### Recorded data:
-- -- --
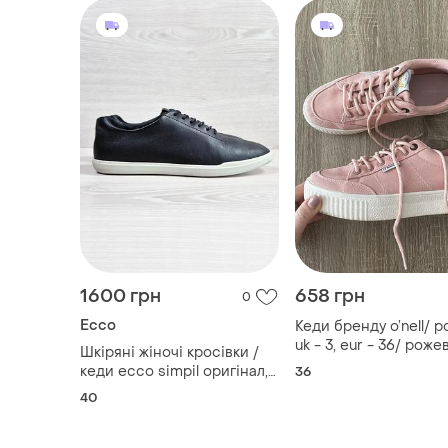
1600 грн
658 грн
0
Ecco
Кеди бренду o’nell/ р
uk - 3, eur - 36/ роже
Шкіряні жіночі кросівки /
кольору
кеди ecco simpil оригінал,
36
розмір 40
40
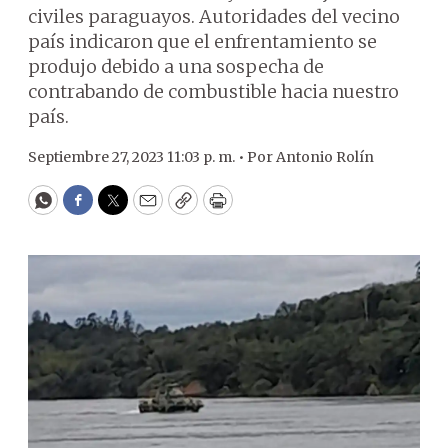
civiles paraguayos. Autoridades del vecino
país indicaron que el enfrentamiento se
produjo debido a una sospecha de
contrabando de combustible hacia nuestro
país.
Septiembre 27, 2023 11:03 p. m. •
Por
Antonio Rolín
WhatsApp
Facebook
Twitter
Email
Copy
Print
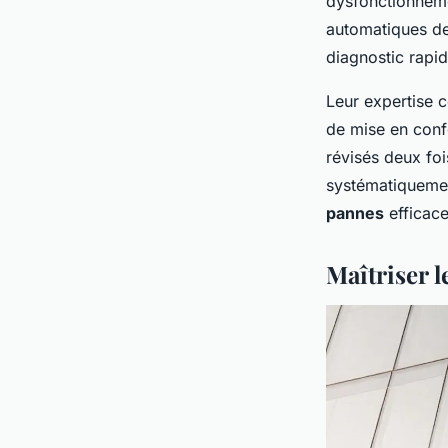
dysfonctionneme
automatiques de
diagnostic rapid
Leur expertise 
de mise en conf
révisés deux foi
systématiquement
pannes
efficace
Maîtriser l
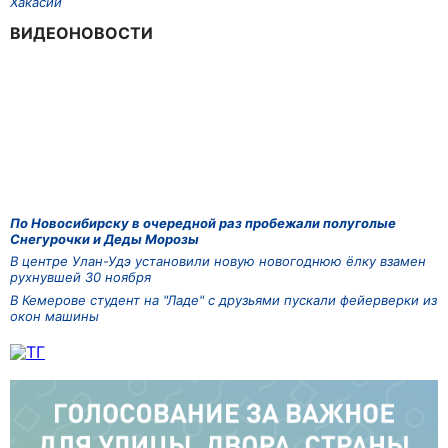
Хакасии
ВИДЕОНОВОСТИ
По Новосибирску в очередной раз пробежали полуголые
Снегурочки и Деды Морозы
В центре Улан-Удэ установили новую новогоднюю ёлку взамен
рухнувшей 30 ноября
В Кемерове студент на "Ладе" с друзьями пускали фейерверки из
окон машины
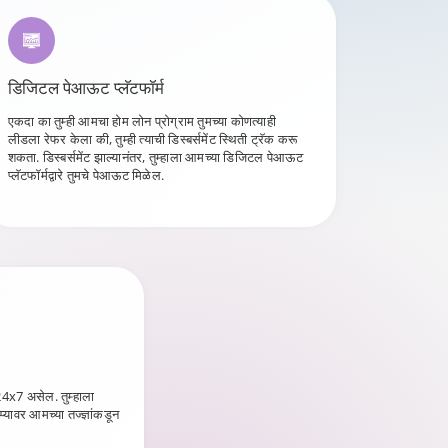
डिजिटल पेआऊट प्लॅटफॉर्म
एकदा का तुम्ही आमचा होम लोन प्रोग्राम तुमच्या कोणत्याही
लीडला रेफर केला की, तुम्ही त्याची डिस्बर्समेंट स्थिती ट्रॅक करू
शकता. डिस्बर्समेंट झाल्यानंतर, तुम्हाला आमच्या डिजिटल पेआऊट
प्लॅटफॉर्मद्वारे तुमचे पेआऊट मिळेल.
24x7 असेल. तुम्हाला
्प्यावर आमच्या तज्ज्ञांकडून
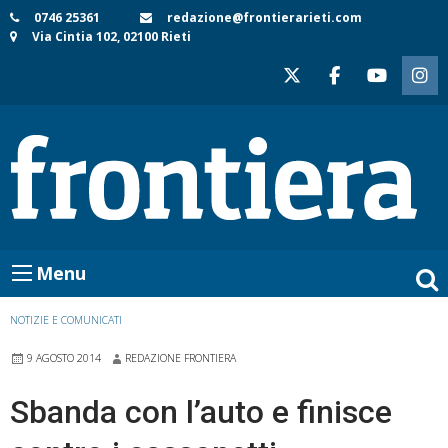
Skip
0746 25361
redazione@frontierarieti.com
Via Cintia 102, 02100 Rieti
to
content
Menu
NOTIZIE E COMUNICATI
9 AGOSTO 2014
REDAZIONE FRONTIERA
Sbanda con l’auto e finisce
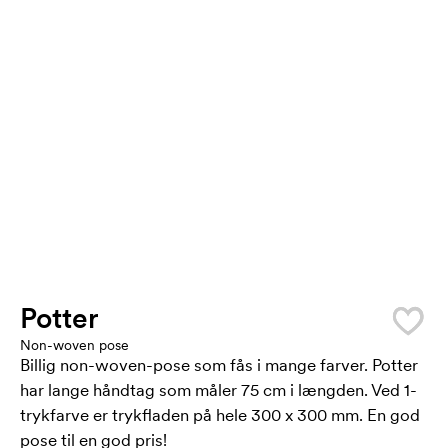
Potter
Non-woven pose
Billig non-woven-pose som fås i mange farver. Potter
har lange håndtag som måler 75 cm i længden. Ved 1-
trykfarve er trykfladen på hele 300 x 300 mm. En god
pose til en god pris!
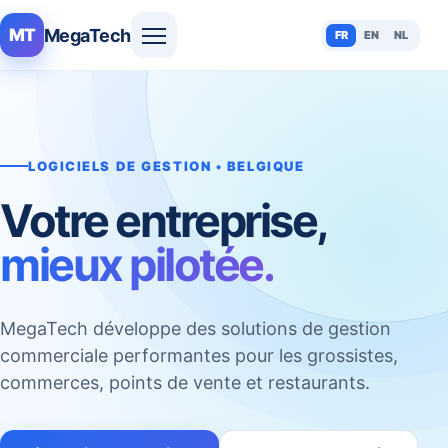
MegaTech
MT
FR
EN
NL
LOGICIELS DE GESTION • BELGIQUE
Votre entreprise,
mieux pilotée.
MegaTech développe des solutions de gestion
commerciale performantes pour les grossistes,
commerces, points de vente et restaurants.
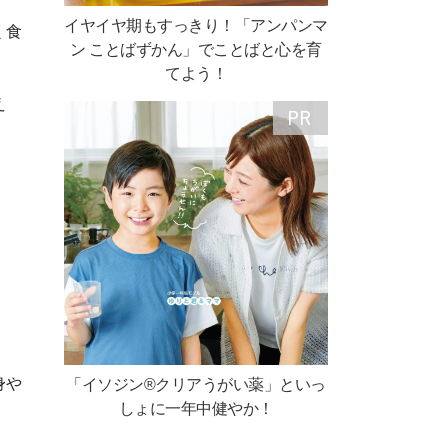
イヤイヤ期もすっきり！「アンパンマ
く食
ン ことばずかん」でことばと心を育
てよう！
え
身や
「イソジン®クリアうがい薬」といっ
しょに一年中健やか！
-- -- --
### Problem statement:
Print only the lines running from the line that contains "automatiques de" to the final line of the listing, both included. Omit every picture.

### Answer to this exercise:
automatiques de
diagnostic rapid
Leur expertise 
de mise en conf
révisés deux foi
systématiquement
pannes
efficace
Maîtriser l
Хакасии
ВИДЕОНОВОСТИ
По Новосибирску в очередной раз пробежали полуголые
Снегурочки и Деды Морозы
В центре Улан-Удэ установили новую новогоднюю ёлку взамен
рухнувшей 30 ноября
В Кемерове студент на "Ладе" с друзьями пускали фейерверки из
окон машины
डिजिटल पेआऊट प्लॅटफॉर्म
एकदा का तुम्ही आमचा होम लोन प्रोग्राम तुमच्या कोणत्याही
लीडला रेफर केला की, तुम्ही त्याची डिस्बर्समेंट स्थिती ट्रॅक करू
शकता. डिस्बर्समेंट झाल्यानंतर, तुम्हाला आमच्या डिजिटल पेआऊट
प्लॅटफॉर्मद्वारे तुमचे पेआऊट मिळेल.
24x7 असेल. तुम्हाला
्प्यावर आमच्या तज्ज्ञांकडून
Skip
0746 25361
redazione@frontierarieti.com
Via Cintia 102, 02100 Rieti
to
content
Menu
NOTIZIE E COMUNICATI
9 AGOSTO 2014
REDAZIONE FRONTIERA
Sbanda con l’auto e finisce
Potter
Non-woven pose
Billig non-woven-pose som fås i mange farver. Potter
har lange håndtag som måler 75 cm i længden. Ved 1-
trykfarve er trykfladen på hele 300 x 300 mm. En god
pose til en god pris!
MegaTech
MT
FR
EN
NL
LOGICIELS DE GESTION • BELGIQUE
Votre entreprise,
mieux pilotée.
MegaTech développe des solutions de gestion
commerciale performantes pour les grossistes,
commerces, points de vente et restaurants.
イヤイヤ期もすっきり！「アンパンマ
く食
ン ことばずかん」でことばと心を育
てよう！
え
身や
「イソジン®クリアうがい薬」といっ
しょに一年中健やか！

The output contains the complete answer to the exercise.